Print all the records below, word for word and in full.

★ ★ ★ ★ ★

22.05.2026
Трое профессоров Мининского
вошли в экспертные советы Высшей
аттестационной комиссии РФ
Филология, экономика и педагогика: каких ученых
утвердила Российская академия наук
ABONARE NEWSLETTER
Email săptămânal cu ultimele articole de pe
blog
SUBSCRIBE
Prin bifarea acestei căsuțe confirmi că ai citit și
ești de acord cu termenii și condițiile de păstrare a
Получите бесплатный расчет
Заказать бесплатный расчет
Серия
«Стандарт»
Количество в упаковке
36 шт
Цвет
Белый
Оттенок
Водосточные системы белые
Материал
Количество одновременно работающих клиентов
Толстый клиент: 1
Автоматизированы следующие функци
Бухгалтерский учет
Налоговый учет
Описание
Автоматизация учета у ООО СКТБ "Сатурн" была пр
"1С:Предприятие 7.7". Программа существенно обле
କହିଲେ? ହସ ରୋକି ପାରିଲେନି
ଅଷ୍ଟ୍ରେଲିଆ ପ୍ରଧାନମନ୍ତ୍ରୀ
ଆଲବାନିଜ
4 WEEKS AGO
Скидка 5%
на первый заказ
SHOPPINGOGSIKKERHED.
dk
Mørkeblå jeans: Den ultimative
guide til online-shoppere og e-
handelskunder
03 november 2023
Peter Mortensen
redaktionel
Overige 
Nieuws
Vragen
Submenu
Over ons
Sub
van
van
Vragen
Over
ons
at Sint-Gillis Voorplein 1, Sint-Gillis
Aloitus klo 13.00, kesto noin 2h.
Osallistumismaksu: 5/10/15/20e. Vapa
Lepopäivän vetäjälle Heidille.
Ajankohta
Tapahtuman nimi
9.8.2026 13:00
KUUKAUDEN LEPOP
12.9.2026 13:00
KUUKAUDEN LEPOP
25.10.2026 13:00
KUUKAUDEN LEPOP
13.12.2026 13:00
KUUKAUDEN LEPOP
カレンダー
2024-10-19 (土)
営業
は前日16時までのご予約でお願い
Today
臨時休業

★ ★ ★ ★ ★

Task response:
22.05.2026
Трое профессоров Мининского
вошли в экспертные советы Высшей
аттестационной комиссии РФ
Филология, экономика и педагогика: каких ученых
утвердила Российская академия наук
ABONARE NEWSLETTER
Email săptămânal cu ultimele articole de pe
blog
SUBSCRIBE
Prin bifarea acestei căsuțe confirmi că ai citit și
ești de acord cu termenii și condițiile de păstrare a
Получите бесплатный расчет
Заказать бесплатный расчет
Серия
«Стандарт»
Количество в упаковке
36 шт
Цвет
Белый
Оттенок
Водосточные системы белые
Материал
Количество одновременно работающих клиентов
Толстый клиент: 1
Автоматизированы следующие функци
Бухгалтерский учет
Налоговый учет
Описание
Автоматизация учета у ООО СКТБ "Сатурн" была пр
"1С:Предприятие 7.7". Программа существенно обле
କହିଲେ? ହସ ରୋକି ପାରିଲେନି
ଅଷ୍ଟ୍ରେଲିଆ ପ୍ରଧାନମନ୍ତ୍ରୀ
ଆଲବାନିଜ
4 WEEKS AGO
Скидка 5%
на первый заказ
SHOPPINGOGSIKKERHED.
dk
Mørkeblå jeans: Den ultimative
guide til online-shoppere og e-
handelskunder
03 november 2023
Peter Mortensen
redaktionel
Overige 
Nieuws
Vragen
Submenu
Over ons
Sub
van
van
Vragen
Over
ons
at Sint-Gillis Voorplein 1, Sint-Gillis
Aloitus klo 13.00, kesto noin 2h.
Osallistumismaksu: 5/10/15/20e. Vapa
Lepopäivän vetäjälle Heidille.
Ajankohta
Tapahtuman nimi
9.8.2026 13:00
KUUKAUDEN LEPOP
12.9.2026 13:00
KUUKAUDEN LEPOP
25.10.2026 13:00
KUUKAUDEN LEPOP
13.12.2026 13:00
KUUKAUDEN LEPOP
カレンダー
2024-10-19 (土)
営業
は前日16時までのご予約でお願い
Today
臨時休業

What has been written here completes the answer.